Word2Vec is a popular technique used in natural language processing (NLP) to create word embeddings, which are dense vector representations of words. Developed by a team of researchers at Google led by Tomas Mikolov in 2013, Word2Vec models learn to map words into high-dimensional continuous vector spaces where semantically similar words are located close to each other.

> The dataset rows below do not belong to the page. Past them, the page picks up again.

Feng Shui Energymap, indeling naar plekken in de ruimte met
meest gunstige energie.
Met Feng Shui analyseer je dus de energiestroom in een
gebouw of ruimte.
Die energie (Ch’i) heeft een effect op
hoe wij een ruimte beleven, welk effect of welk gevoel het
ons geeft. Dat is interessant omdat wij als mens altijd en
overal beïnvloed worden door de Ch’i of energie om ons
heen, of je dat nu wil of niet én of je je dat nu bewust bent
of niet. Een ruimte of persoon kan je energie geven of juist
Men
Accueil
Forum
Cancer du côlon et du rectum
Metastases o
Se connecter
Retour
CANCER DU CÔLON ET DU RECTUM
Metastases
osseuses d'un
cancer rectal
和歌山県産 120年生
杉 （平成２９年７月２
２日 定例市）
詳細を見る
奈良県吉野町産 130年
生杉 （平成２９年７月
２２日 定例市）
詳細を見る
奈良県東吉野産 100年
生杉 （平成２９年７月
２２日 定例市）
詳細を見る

### Key Concepts of Word2Vec

1. **Distributed Representations**: Unlike traditional one-hot encoding, which represents words as sparse vectors with many dimensions (one per unique word) and no meaningful distances between them, Word2Vec creates dense vectors where the semantic relationships between words are captured in the vector space.

2. **Training Approaches**:
   - **Continuous Bag of Words (CBOW)**: Predicts the target word based on the context of surrounding words. It uses a window of words around the target word to predict the target word itself.
   - **Skip-gram**: Predicts the surrounding context words based on the target word. Given a word, it tries to predict the words in its neighborhood.

### How Word2Vec Works

1. **Input**: A large corpus of text.
2. **Training**: The model is trained on the corpus to predict context words from a target word (skip-gram) or a target word from context words (CBOW).
3. **Output**: A set of word vectors where each word is represented by a dense vector of real numbers.

### Benefits of Word2Vec

- **Semantic Relationships**: Words with similar meanings are close together in the vector space. For example, "king" - "man" + "woman" is close to "queen".
- **Efficient**: Word2Vec can be trained on large corpora efficiently using stochastic gradient descent and other optimization techniques.
- **Generalization**: The vectors can be used in various downstream NLP tasks, improving their performance by providing meaningful word representations.

### Example in Python using Gensim

Here's how you can use the Gensim library to create Word2Vec embeddings:

1. **Install Gensim**:
   ```bash
   pip install gensim
   ```

2. **Train a Word2Vec Model**:
   ```python
   from gensim.models import Word2Vec

   # Sample sentences
   sentences = [
       ["cat", "sat", "on", "the", "mat"],
       ["dog", "barked", "at", "the", "mailman"],
       ["fish", "swims", "in", "the", "water"]
   ]

   # Train Word2Vec model
   model = Word2Vec(sentences, vector_size=10, window=2, min_count=1, sg=0)

   # Get embeddings for a word
   cat_vector = model.wv['cat']
   print("Embedding for 'cat':", cat_vector)
   
   # Find similar words
   similar_to_cat = model.wv.most_similar('cat')
   print("Words similar to 'cat':", similar_to_cat)
   ```

### Explanation

- **Training Data**: We use a small set of sample sentences.
- **Word2Vec Model**: We create a Word2Vec model using these sentences.
  - `vector_size`: The size of the word vectors.
  - `window`: The maximum distance between the current and predicted word within a sentence.
  - `min_count`: Ignores all words with a total frequency lower than this.
  - `sg`: Training algorithm, 0 for CBOW (Continuous Bag of Words), and 1 for skip-gram.
- **Get Embeddings**: We retrieve the embeddings for specific words like 'cat'.
- **Find Similar Words**: We find words similar to 'cat' based on the trained embeddings.

### Applications of Word2Vec

1. **Text Classification**: Improved feature representations lead to better classification performance.
2. **Semantic Analysis**: Understanding relationships between words.
3. **Machine Translation**: Capturing the semantic meaning of words helps in translating sentences more accurately.
4. **Recommendation Systems**: Finding similar items or content based on word embeddings.
5. **Information Retrieval**: Improving search results by understanding the semantic context of queries.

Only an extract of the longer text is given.